Andy Roark challenges vet med’s idea of ‘high quality’ care: full analysis
CURRENT FULL VERSION: Dr. Andy Roark is pushing a familiar veterinary aspiration into more uncomfortable territory: what if “high quality medicine” isn’t a universal operating model, but a label the profession often uses too loosely. In his March 31 Cone of Shame episode, Roark and Dr. Jules Benson argue that many well-intentioned calls for better care break down in real clinics constrained by staffing, time, protocols, and overhead. Their central point is that quality cannot be discussed apart from access and cost, and that veterinary teams need to be more honest about the kind of care their practice is designed to deliver. (drandyroark.com)
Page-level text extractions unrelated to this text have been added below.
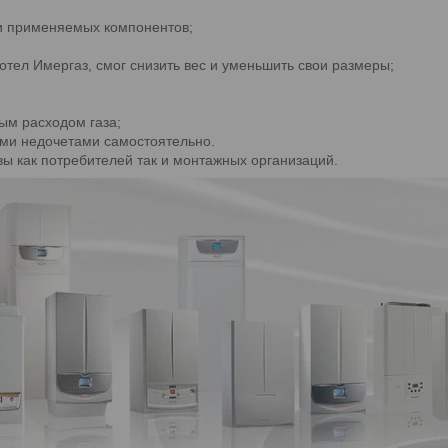
 и применяемых компонентов;
тел Имергаз, смог снизить вес и уменьшить свои размеры;
ым расходом газа;
ими недочетами самостоятельно.
ы как потребителей так и монтажных организаций.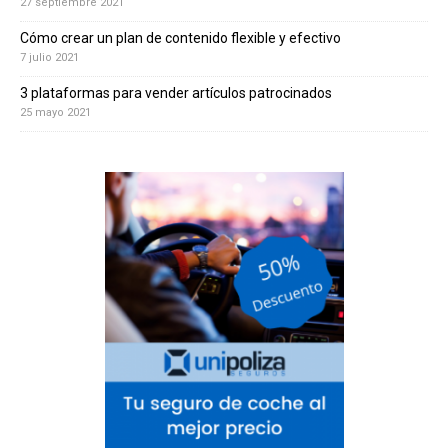
27 septiembre 2021
Cómo crear un plan de contenido flexible y efectivo
7 julio 2021
3 plataformas para vender artículos patrocinados
25 mayo 2021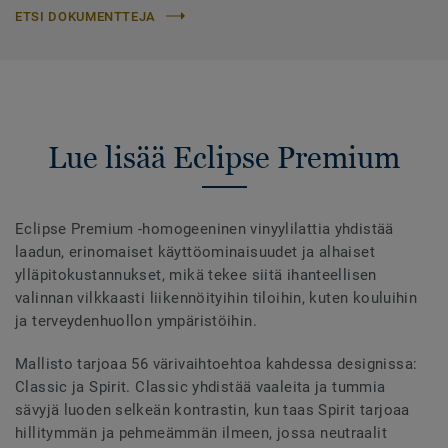
ETSI DOKUMENTTEJA
Lue lisää Eclipse Premium
Eclipse Premium -homogeeninen vinyylilattia yhdistää
laadun, erinomaiset käyttöominaisuudet ja alhaiset
ylläpitokustannukset, mikä tekee siitä ihanteellisen
valinnan vilkkaasti liikennöityihin tiloihin, kuten kouluihin
ja terveydenhuollon ympäristöihin.
Mallisto tarjoaa 56 värivaihtoehtoa kahdessa designissa:
Classic ja Spirit. Classic yhdistää vaaleita ja tummia
sävyjä luoden selkeän kontrastin, kun taas Spirit tarjoaa
hillitymmän ja pehmeämmän ilmeen, jossa neutraalit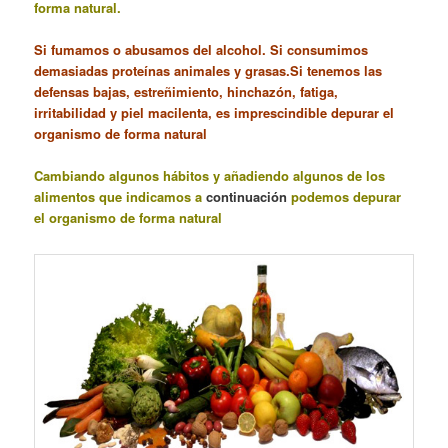
forma natural.
Si fumamos o abusamos del alcohol. Si consumimos
demasiadas proteínas animales y grasas.Si tenemos las
defensas bajas, estreñimiento, hinchazón, fatiga,
irritabilidad y piel macilenta, es imprescindible depurar el
organismo de forma natural
Cambiando algunos hábitos y añadiendo algunos de los
alimentos que indicamos a
continuación
podemos depurar
el organismo de forma natural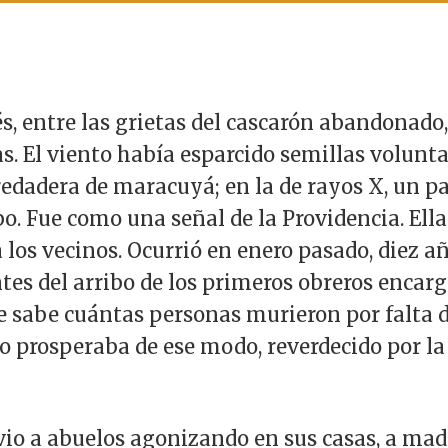
, entre las grietas del cascarón abandonado,
. El viento había esparcido semillas voluntar
redadera de maracuyá; en la de rayos X, un pa
. Fue como una señal de la Providencia. Ella
 los vecinos. Ocurrió en enero pasado, diez a
ntes del arribo de los primeros obreros encar
e sabe cuántas personas murieron por falta 
 prosperaba de ese modo, reverdecido por la 
vio a abuelos agonizando en sus casas, a m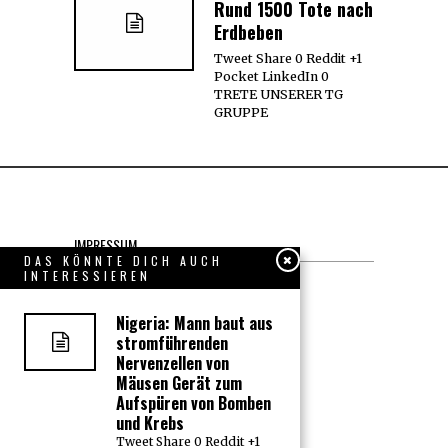
Rund 1500 Tote nach
Erdbeben
Tweet Share 0 Reddit +1
Pocket LinkedIn 0
TRETE UNSERER TG
GRUPPE
IMPRESSUM
DAS KÖNNTE DICH AUCH
INTERESSIEREN
Datenschutzerklärung
Nigeria: Mann baut aus
KONTAKT
stromführenden
Nervenzellen von
JOBS
Mäusen Gerät zum
Aufspüren von Bomben
und Krebs
Über uns, den “Wächter”
Tweet Share 0 Reddit +1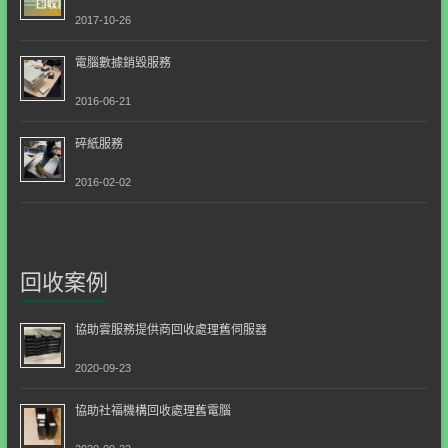
2017-10-26
電腦數據銷毀服務
2016-06-21
碎紙服務
2016-02-02
回收案例
協助雲服務提供商回收處理舊伺服器
2020-09-23
協助社福機構回收處理舊電腦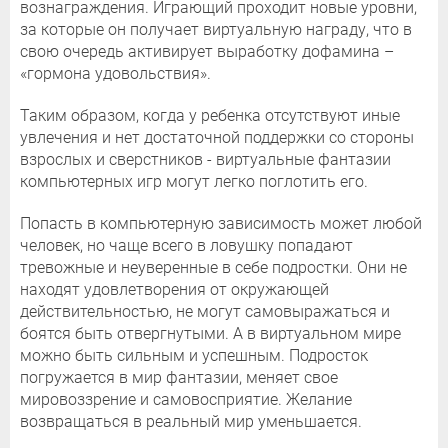
вознаграждения. Играющий проходит новые уровни,
за которые он получает виртуальную награду, что в
свою очередь активирует выработку дофамина –
«гормона удовольствия».
Таким образом, когда у ребенка отсутствуют иные
увлечения и нет достаточной поддержки со стороны
взрослых и сверстников - виртуальные фантазии
компьютерных игр могут легко поглотить его.
Попасть в компьютерную зависимость может любой
человек, но чаще всего в ловушку попадают
тревожные и неуверенные в себе подростки. Они не
находят удовлетворения от окружающей
действительностью, не могут самовыражаться и
боятся быть отвергнутыми. А в виртуальном мире
можно быть сильным и успешным. Подросток
погружается в мир фантазии, меняет свое
мировоззрение и самовосприятие. Желание
возвращаться в реальный мир уменьшается.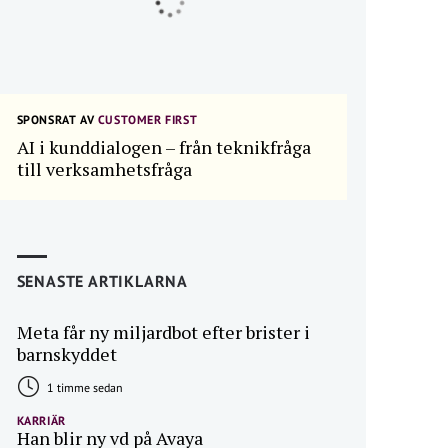
SPONSRAT AV
CUSTOMER FIRST
AI i kunddialogen – från teknikfråga
till verksamhetsfråga
SENASTE ARTIKLARNA
Meta får ny miljardbot efter brister i
barnskyddet
1 timme sedan
KARRIÄR
Han blir ny vd på Avaya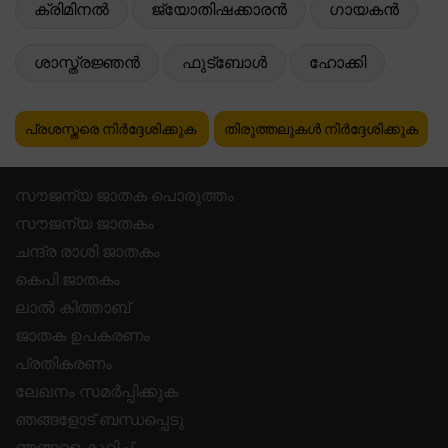
ക്രിമിനൽ
ജ്യോതിഷക്കാരൻ
ഗായകൻ
ശാസ്ത്രജ്ഞൻ
ഫുട്ബോൾ
ഹോക്കി
പ്രശസ്തരെ നിർദ്ദേശിക്കുക
തിരുത്തലുകൾ നിർദ്ദേശിക്കുക
സൗജന്യ ജാതക പൊരുത്തം
സൗജന്യ ജാതകം
ചന്ദ്ര രാശി ജാതകം
കെപി ജാതകം
ലാൽ കിത്താബ്
ജാതക ഉപകരണം
പ്രതികരണം
ലേഖനം സമർപ്പിക്കുക
ഞങ്ങളോട് ബന്ധപ്പെടു
ഞങ്ങളെ കുറിച്ച്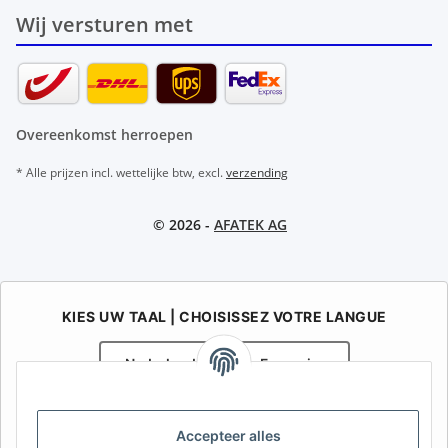
Wij versturen met
Overeenkomst herroepen
* Alle prijzen incl. wettelijke btw, excl.
verzending
© 2026 -
AFATEK AG
KIES UW TAAL | CHOISISSEZ VOTRE LANGUE
Nederlands
Français
AFATEK België / Belgique
Accepteer alles
Uw specialist in onderdelen voor aanhangwagens | Votre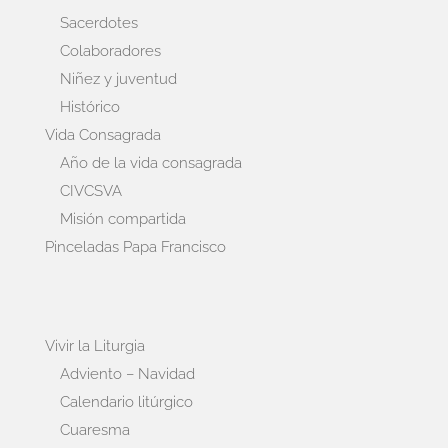
Sacerdotes
Colaboradores
Niñez y juventud
Histórico
Vida Consagrada
Año de la vida consagrada
CIVCSVA
Misión compartida
Pinceladas Papa Francisco
Vivir la Liturgia
Adviento – Navidad
Calendario litúrgico
Cuaresma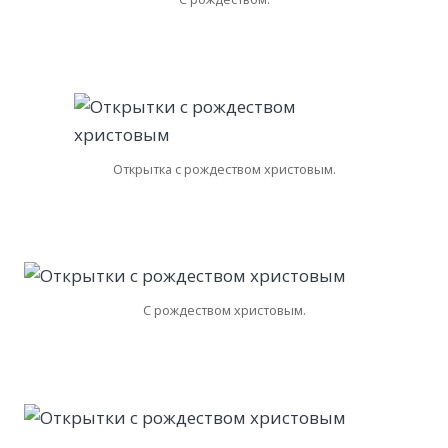
Открытка с рождеством христовым.
С рождеством христовым.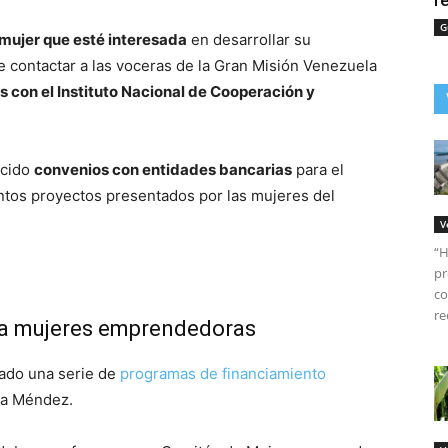
r
G
mujer que esté interesada
en desarrollar su
 contactar a las voceras de la Gran Misión Venezuela
 con el Instituto Nacional de Cooperación y
ecido
convenios con entidades bancarias
para el
intos proyectos presentados por las mujeres del
V
“H
pr
co
re
s a mujeres emprendedoras
ado una serie de
programas de financiamiento
era Méndez.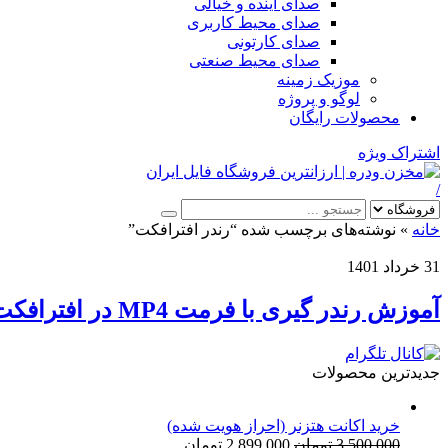
صدای آینده و خیالی
صدای محیط کاربری
صدای کارتونی
صدای محیط صنعتی
موزیک زمینه
لوگو و پروژه
محصولات رایگان
اشتراک ویژه
/
خانه
»
نوشته‌های برچسب شده “رندر افترافکت”
31 خرداد 1401
آموزش رندر گیری با فرمت MP4 در افترافکت
جدیدترین محصولات
خرید اکانت هتزنر (احراز هویت شده)
قیمت
قیمت
3,500,000
تومان
2,899,000
تومان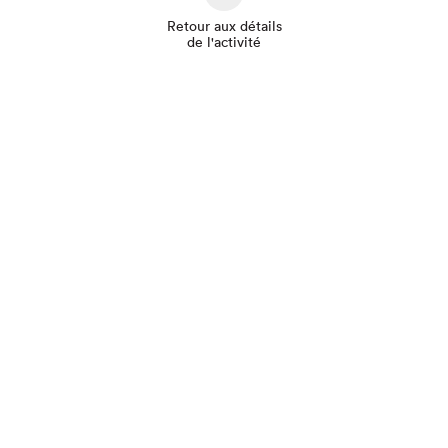
Retour aux détails
de l'activité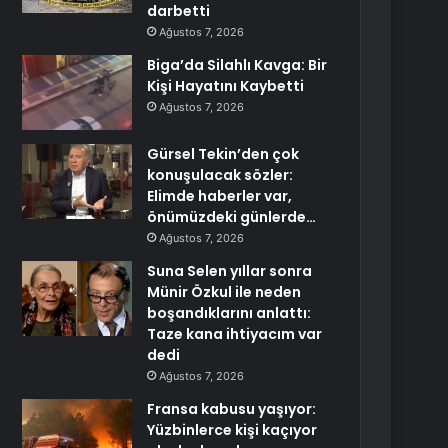
darbetti
Ağustos 7, 2026
Biga’da Silahlı Kavga: Bir
Kişi Hayatını Kaybetti
Ağustos 7, 2026
Gürsel Tekin’den çok
konuşulacak sözler:
Elimde haberler var,
önümüzdeki günlerde…
Ağustos 7, 2026
Suna Selen yıllar sonra
Münir Özkul ile neden
boşandıklarını anlattı:
Taze kana ihtiyacım var
dedi
Ağustos 7, 2026
Fransa kabusu yaşıyor:
Yüzbinlerce kişi kaçıyor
That argument sits squarely within a broader shift in veterinary medicine toward spectrum-of-care thinking. AAHA has said veterinary care exists along a continuum, and that the best plan is one that meets the patient’s needs while respecting the client’s goals and limitations and the veterinarian’s ethical and legal obligations. The organization has also argued that teaching and normalizing spectrum-of-care approaches can reduce moral distress, especially for early-career clinicians. Meanwhile, the AAVMC’s Spectrum of Care Initiative is explicitly focused on preparing graduates to deliver evidence-based, contextually appropriate care across different practice settings. (aaha.org)
In Roark’s episode, Benson ties that philosophy to strategy. The discussion uses the classic “good, fast, cheap” framework, recast as cost, quality, and access, to argue that every clinic makes tradeoffs whether it says so out loud or not. The pair also suggest that many practice websites and public messages fail to explain who a clinic is for, what it prioritizes, and what it will not do. Their proposed alternative is not lower standards, but clearer differentiation: some hospitals may be built for high-touch, advanced workups, while others may be better positioned for focused primary care, urgent care, mobile delivery, or nonprofit access-oriented services. (drandyroark.com)
That framing also lines up with themes Roark has been exploring across recent episodes. In one management-focused discussion, he highlighted a problem many practices recognize: visits may be softening even while teams still feel constantly slammed, making it hard to create urgency around operational change. In others, he has examined whether veterinary medicine is becoming more “extractive” for clients and staff, and how technicians can experience acute moral distress when they feel treatments are only prolonging suffering without meaningful benefit. Taken together, those conversations reinforce the March 31 episode’s core point that quality debates are not abstract; they shape staffing pressure, workflow design, team morale, and the day-to-day experience of care delivery. (drandyroark.com)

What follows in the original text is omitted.